## [Task directions]
In the material below, list every line carrying the string "해양환경".

## [Provided data]

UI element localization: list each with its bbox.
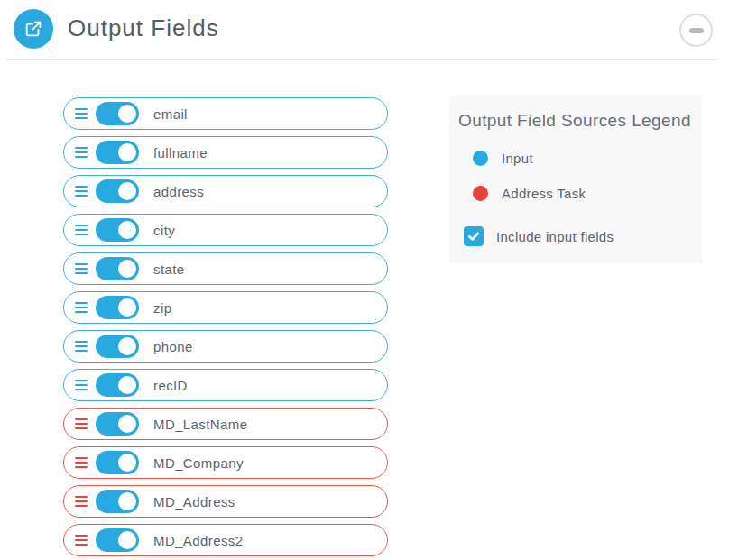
field-toggle[interactable] [96, 102, 139, 125]
field-label: zip [153, 300, 171, 316]
include-input-fields-checkbox[interactable] [464, 226, 484, 246]
toggle-knob [118, 260, 136, 278]
toggle-knob [118, 454, 136, 472]
minus-icon [689, 28, 704, 33]
drag-handle-icon[interactable] [75, 380, 88, 391]
check-icon [467, 230, 480, 243]
field-row: email [63, 97, 388, 130]
field-toggle[interactable] [96, 335, 139, 358]
field-toggle[interactable] [96, 412, 139, 436]
field-row: recID [63, 369, 388, 401]
field-label: MD_Address2 [153, 533, 243, 548]
toggle-knob [118, 143, 136, 161]
field-label: recID [153, 378, 188, 393]
field-toggle[interactable] [96, 528, 139, 552]
field-label: MD_Company [153, 455, 244, 471]
field-row: fullname [63, 136, 388, 169]
drag-handle-icon[interactable] [75, 263, 88, 275]
legend-item-label: Address Task [502, 186, 586, 201]
drag-handle-icon[interactable] [75, 418, 88, 430]
field-toggle[interactable] [96, 373, 139, 397]
field-toggle[interactable] [96, 451, 139, 474]
field-row: address [63, 175, 388, 207]
toggle-knob [118, 492, 136, 510]
toggle-knob [118, 298, 136, 317]
field-row: phone [63, 330, 388, 363]
field-label: fullname [153, 145, 208, 161]
field-row: MD_LastName [63, 408, 388, 440]
field-row: MD_Address [63, 485, 388, 518]
field-row: MD_Address2 [63, 524, 388, 556]
legend-item: Address Task [458, 186, 693, 201]
drag-handle-icon[interactable] [75, 147, 88, 159]
drag-handle-icon[interactable] [75, 457, 88, 469]
field-toggle[interactable] [96, 141, 139, 164]
field-toggle[interactable] [96, 490, 139, 513]
checkbox-label: Include input fields [496, 229, 614, 244]
output-field-list: email fullname address city [63, 97, 388, 560]
toggle-knob [118, 221, 136, 239]
collapse-button[interactable] [679, 14, 713, 47]
drag-handle-icon[interactable] [75, 108, 88, 120]
field-toggle[interactable] [96, 296, 139, 319]
field-row: state [63, 252, 388, 285]
drag-handle-icon[interactable] [75, 341, 88, 353]
output-fields-header: Output Fields [0, 0, 729, 59]
field-row: MD_Company [63, 446, 388, 479]
field-row: city [63, 214, 388, 246]
output-fields-content: email fullname address city [0, 60, 729, 560]
toggle-knob [118, 105, 136, 123]
drag-handle-icon[interactable] [75, 225, 88, 236]
external-link-icon [14, 9, 53, 49]
drag-handle-icon[interactable] [75, 496, 88, 508]
drag-handle-icon[interactable] [75, 186, 88, 197]
toggle-knob [118, 337, 136, 355]
field-toggle[interactable] [96, 257, 139, 280]
legend-panel: Output Field Sources Legend Input Addres… [449, 95, 702, 263]
toggle-knob [118, 376, 136, 394]
legend-item-label: Input [502, 151, 533, 166]
toggle-knob [118, 182, 136, 200]
field-toggle[interactable] [96, 218, 139, 242]
legend-item: Input [458, 151, 693, 166]
field-label: state [153, 262, 185, 277]
include-input-fields-row: Include input fields [458, 226, 693, 246]
field-label: MD_Address [153, 494, 235, 510]
field-toggle[interactable] [96, 179, 139, 203]
field-row: zip [63, 291, 388, 324]
legend-color-dot [473, 151, 488, 166]
drag-handle-icon[interactable] [75, 302, 88, 314]
field-label: city [153, 223, 175, 238]
field-label: phone [153, 339, 193, 354]
legend-title: Output Field Sources Legend [458, 111, 693, 131]
drag-handle-icon[interactable] [75, 535, 88, 546]
toggle-knob [118, 415, 136, 433]
legend-items: Input Address Task [458, 151, 693, 201]
page-title: Output Fields [68, 14, 219, 42]
legend-color-dot [473, 186, 488, 201]
field-label: MD_LastName [153, 417, 247, 432]
field-label: email [153, 106, 188, 122]
toggle-knob [118, 531, 136, 549]
field-label: address [153, 184, 204, 199]
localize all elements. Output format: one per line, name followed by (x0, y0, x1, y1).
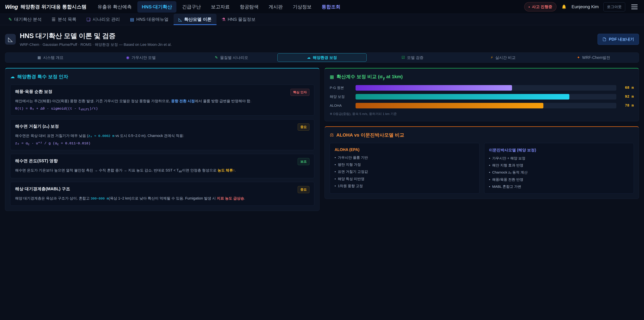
bar-label: 해양 보정 (330, 94, 352, 99)
chart-icon: ▦ (38, 56, 41, 59)
box-title: ALOHA (EPA) (334, 148, 474, 152)
bar-track (356, 94, 616, 100)
sigma-comparison-card: ▦ 확산계수 보정 비교 (σy at 1km) P-G 원본 68 m 해양 … (324, 68, 639, 121)
stab-system-overview[interactable]: ▦ 시스템 개요 (6, 53, 95, 62)
app-title: 해양환경 위기대응 통합시스템 (20, 4, 86, 10)
stab-marine-correction[interactable]: ☁ 해양환경 보정 (278, 53, 366, 62)
main-nav: 유출유 확산예측 HNS·대기확산 긴급구난 보고자료 항공탐색 게시판 기상정… (93, 1, 518, 13)
list-item: 해양 특성 미반영 (334, 176, 474, 181)
stab-realtime-comparison[interactable]: ⚡ 실시간 비교 (458, 53, 548, 62)
bar-row-aloha: ALOHA 78 m (330, 103, 634, 108)
nav-item-oil-spill[interactable]: 유출유 확산예측 (93, 1, 136, 13)
factor-badge: 핵심 인자 (290, 89, 310, 96)
bar-chart-icon: ▦ (330, 75, 334, 79)
bar-label: ALOHA (330, 104, 352, 108)
stab-substance-scenario[interactable]: ✎ 물질별 시나리오 (187, 53, 276, 62)
model-comparison-card: ⚖ ALOHA vs 이문진박사모델 비교 ALOHA (EPA) 가우시안 플… (324, 126, 639, 199)
pdf-export-button[interactable]: PDF 내보내기 (598, 34, 639, 45)
tab-label: HNS 물질정보 (228, 17, 256, 22)
bar-row-marine-corrected: 해양 보정 92 m (330, 94, 634, 100)
stab-model-validation[interactable]: ☑ 모델 검증 (368, 53, 457, 62)
stab-label: 가우시안 모델 (132, 55, 156, 60)
hamburger-menu-icon[interactable] (630, 3, 639, 11)
tab-analysis-list[interactable]: ☰ 분석 목록 (46, 14, 82, 25)
section-tabs: ▦ 시스템 개요 ◉ 가우시안 모델 ✎ 물질별 시나리오 ☁ 해양환경 보정 … (5, 53, 639, 63)
document-icon (602, 37, 606, 41)
box-title: 이문진박사모델 (해양 보정) (489, 148, 629, 153)
nav-item-reports[interactable]: 보고자료 (206, 1, 234, 13)
nav-item-hns-atmos[interactable]: HNS·대기확산 (137, 1, 176, 13)
page-header-left: ◺ HNS 대기확산 모델 이론 및 검증 WRF-Chem · Gaussia… (5, 31, 172, 47)
factor-title: 해수면 온도(SST) 영향 (15, 158, 58, 164)
cloud-icon: ☁ (307, 56, 310, 59)
card-title: ▦ 확산계수 보정 비교 (σy at 1km) (330, 74, 634, 80)
notification-bell-icon[interactable] (561, 4, 567, 10)
stab-gaussian-model[interactable]: ◉ 가우시안 모델 (96, 53, 186, 62)
bar-fill-pg (356, 85, 512, 91)
list-item: 해풍/육풍 전환 반영 (489, 177, 629, 182)
card-title: ☁ 해양환경 특수 보정 인자 (10, 74, 314, 80)
factor-badge: 보조 (298, 158, 310, 165)
bar-track (356, 103, 616, 108)
top-navbar: Wing 해양환경 위기대응 통합시스템 유출유 확산예측 HNS·대기확산 긴… (0, 0, 644, 14)
list-icon: ☰ (52, 17, 56, 22)
stab-label: 물질별 시나리오 (220, 55, 248, 60)
incident-label: 사고 진행중 (532, 4, 552, 10)
brand: Wing 해양환경 위기대응 통합시스템 (5, 4, 86, 10)
factor-sst-effect: 해수면 온도(SST) 영향 보조 해수면 온도가 기온보다 높으면 열적 불안… (10, 154, 314, 178)
stab-wrf-chem[interactable]: ✦ WRF-Chem발전 (549, 53, 638, 62)
page-title: HNS 대기확산 모델 이론 및 검증 (20, 31, 172, 41)
factor-formula: θ(t) = θ₀ + Δθ · sigmoid((t - tshift)/τ) (15, 107, 310, 111)
tab-hns-manual[interactable]: ▤ HNS 대응매뉴얼 (125, 14, 174, 25)
bar-row-pg-original: P-G 원본 68 m (330, 85, 634, 91)
tab-diffusion-model-theory[interactable]: ◺ 확산모델 이론 (174, 14, 216, 25)
list-item: 가우시안 플룸 기반 (334, 155, 474, 160)
sub-navbar: ✎ 대기확산 분석 ☰ 분석 목록 ❏ 시나리오 관리 ▤ HNS 대응매뉴얼 … (0, 14, 644, 25)
factor-sea-surface-roughness: 해수면 거칠기 (z₀) 보정 중요 해수면은 육상 대비 표면 거칠기가 매우… (10, 119, 314, 150)
page-subtitle: WRF-Chem · Gaussian Plume/Puff · ROMS · … (20, 42, 172, 47)
tab-label: 시나리오 관리 (92, 17, 120, 22)
factor-title: 해수면 거칠기 (z₀) 보정 (15, 124, 59, 129)
scale-icon: ⚖ (330, 133, 334, 137)
factor-description: 해안에서는 주간(해풍)·야간(육풍) 풍향 전환 발생. 기존 가우시안 모델… (15, 98, 310, 104)
app-root: Wing 해양환경 위기대응 통합시스템 유출유 확산예측 HNS·대기확산 긴… (0, 0, 644, 219)
folder-icon: ❏ (86, 17, 90, 22)
bar-value: 78 m (620, 104, 634, 108)
app-logo: Wing (5, 4, 18, 10)
bar-track (356, 85, 616, 91)
nav-item-board[interactable]: 게시판 (264, 1, 287, 13)
list-item: 1차원 풍향 고정 (334, 183, 474, 188)
card-title: ⚖ ALOHA vs 이문진박사모델 비교 (330, 132, 634, 138)
bar-fill-marine (356, 94, 569, 100)
logout-button[interactable]: 로그아웃 (604, 2, 625, 12)
page-header: ◺ HNS 대기확산 모델 이론 및 검증 WRF-Chem · Gaussia… (0, 25, 644, 53)
incident-dot-icon: ● (528, 6, 530, 8)
nav-item-weather[interactable]: 기상정보 (288, 1, 316, 13)
spark-icon: ✦ (577, 56, 580, 59)
bar-value: 68 m (620, 86, 634, 90)
stab-label: 실시간 비교 (495, 55, 516, 60)
bar-label: P-G 원본 (330, 85, 352, 90)
nav-item-aerial-search[interactable]: 항공탐색 (236, 1, 263, 13)
pencil-icon: ✎ (8, 17, 12, 22)
cloud-icon: ☁ (10, 75, 15, 79)
feature-list: 가우시안 + 해양 보정 해안 지형 효과 반영 Charnock z₀ 동적 … (489, 156, 629, 189)
circle-icon: ◉ (126, 56, 129, 59)
tab-scenario-management[interactable]: ❏ 시나리오 관리 (82, 14, 125, 25)
stab-label: 모델 검증 (407, 55, 424, 60)
factor-badge: 중요 (298, 186, 310, 193)
factor-title: 해풍·육풍 순환 보정 (15, 89, 52, 94)
topnav-right: ● 사고 진행중 Eunjeong Kim 로그아웃 (524, 2, 639, 12)
nav-item-integrated-search[interactable]: 통합조회 (317, 1, 345, 13)
bar-fill-aloha (356, 103, 544, 108)
list-item: MABL 혼합고 가변 (489, 184, 629, 189)
list-item: Charnock z₀ 동적 계산 (489, 170, 629, 175)
incident-status-badge: ● 사고 진행중 (524, 2, 556, 12)
checkbox-icon: ☑ (402, 56, 405, 59)
factor-sea-land-breeze: 해풍·육풍 순환 보정 핵심 인자 해안에서는 주간(해풍)·야간(육풍) 풍향… (10, 85, 314, 116)
nav-item-rescue[interactable]: 긴급구난 (178, 1, 205, 13)
tab-hns-substance-info[interactable]: ⚗ HNS 물질정보 (216, 14, 260, 25)
tab-atmos-analysis[interactable]: ✎ 대기확산 분석 (3, 14, 46, 25)
tab-label: 분석 목록 (58, 17, 76, 22)
feature-list: 가우시안 플룸 기반 평탄 지형 가정 표면 거칠기 고정값 해양 특성 미반영… (334, 155, 474, 188)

## [Answer to this problem]
app-title: 해양환경 위기대응 통합시스템 (20, 4, 86, 10)
stab-marine-correction[interactable]: ☁ 해양환경 보정 (278, 53, 366, 62)
section-tabs: ▦ 시스템 개요 ◉ 가우시안 모델 ✎ 물질별 시나리오 ☁ 해양환경 보정 … (5, 53, 639, 63)
card-title: ☁ 해양환경 특수 보정 인자 (10, 74, 314, 80)
top-navbar: Wing 해양환경 위기대응 통합시스템 유출유 확산예측 HNS·대기확산 긴… (0, 0, 644, 14)
brand: Wing 해양환경 위기대응 통합시스템 (5, 4, 86, 10)
app-root: Wing 해양환경 위기대응 통합시스템 유출유 확산예측 HNS·대기확산 긴… (0, 0, 644, 219)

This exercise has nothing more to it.